(Beginning of DATA SECTION)
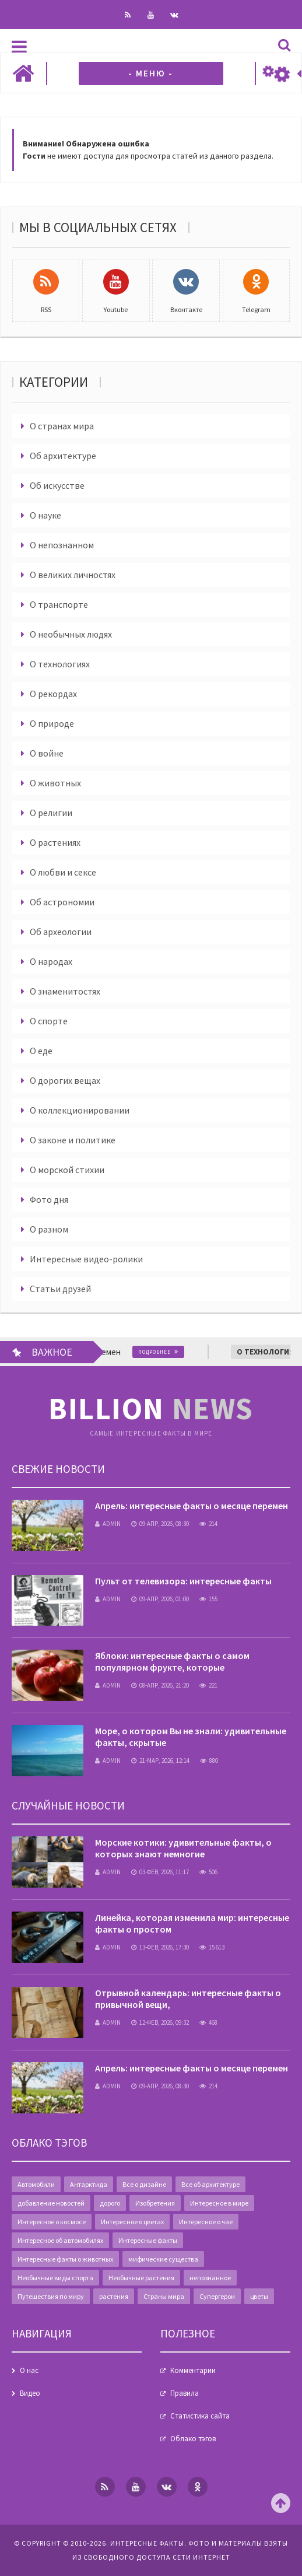  What do you see at coordinates (172, 1661) in the screenshot?
I see `Яблоки: интересные факты о самом популярном фрукте, которые` at bounding box center [172, 1661].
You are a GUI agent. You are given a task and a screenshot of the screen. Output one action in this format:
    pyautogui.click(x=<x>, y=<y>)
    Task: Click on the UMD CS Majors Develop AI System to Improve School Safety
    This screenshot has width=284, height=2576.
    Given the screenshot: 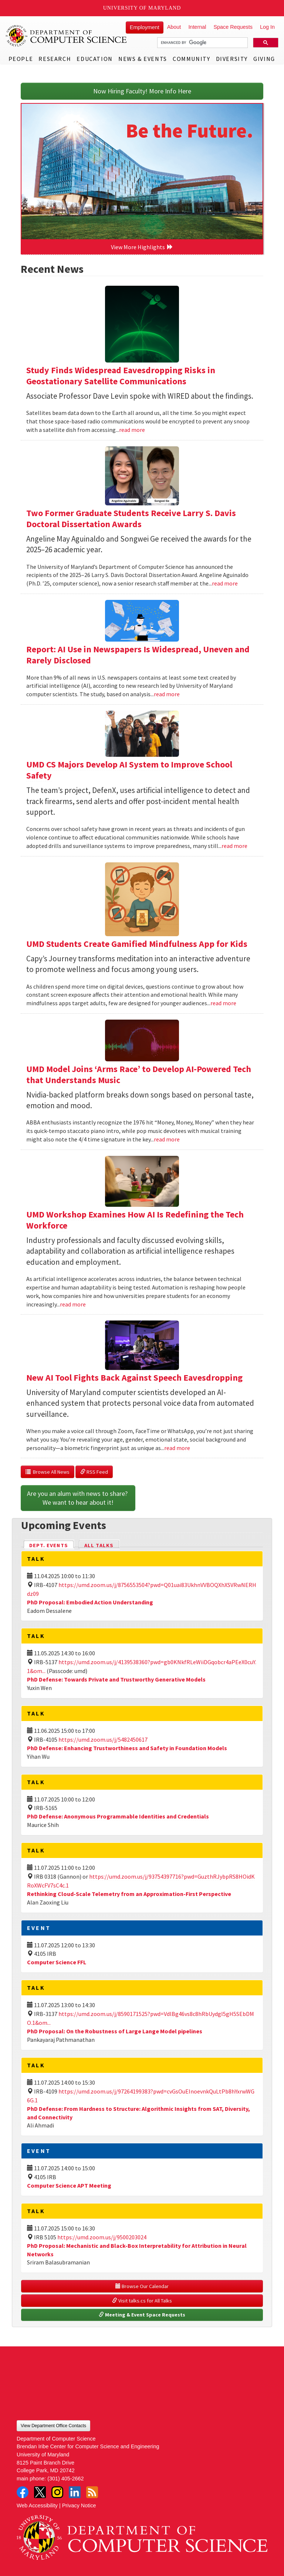 What is the action you would take?
    pyautogui.click(x=129, y=770)
    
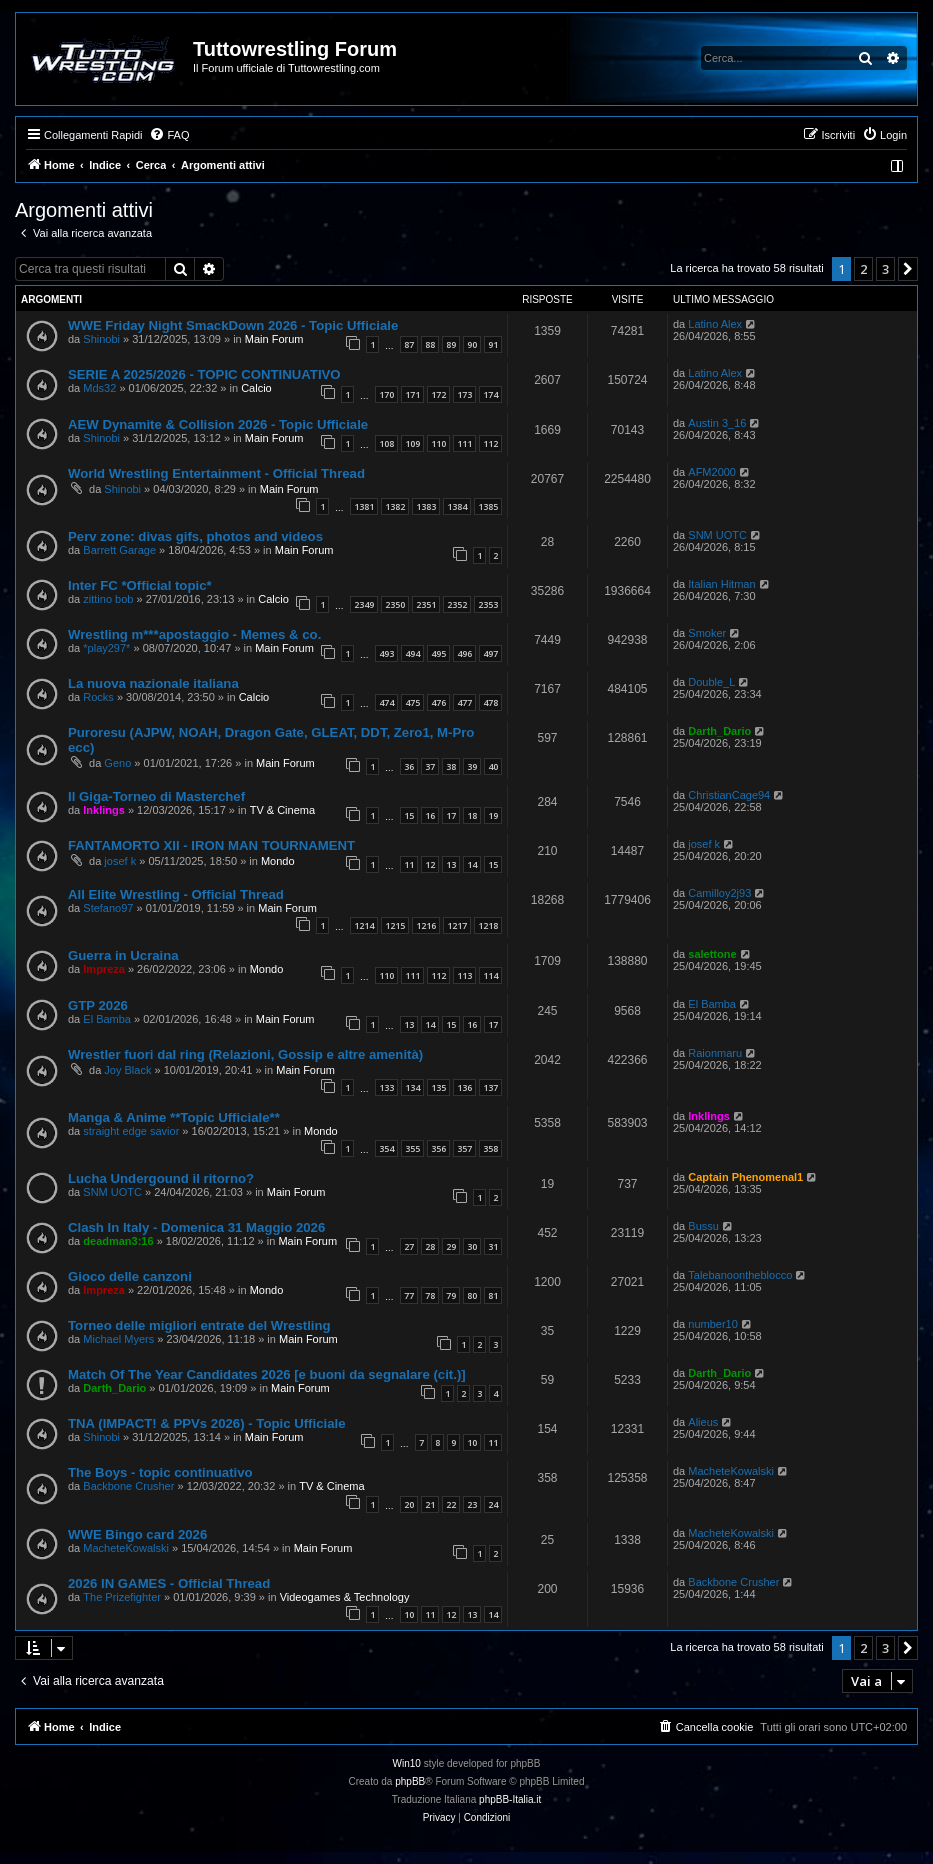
(End of DATA SECTION)
WHAT TO WORK ON: Scan the records above for the lines holding "You are a GUI" and "This screenshot has". Transcribe those two and every line between them word for word, and no others.

EXERCISE SOLUTION:
You are a GUI agent. You are given a task and a screenshot of the screen. Output one action in this format:
    pyautogui.click(x=<x>, y=<y>)
    Task: Click on the UMD CS Majors Develop AI System to Improve School Safety
    This screenshot has width=284, height=2576.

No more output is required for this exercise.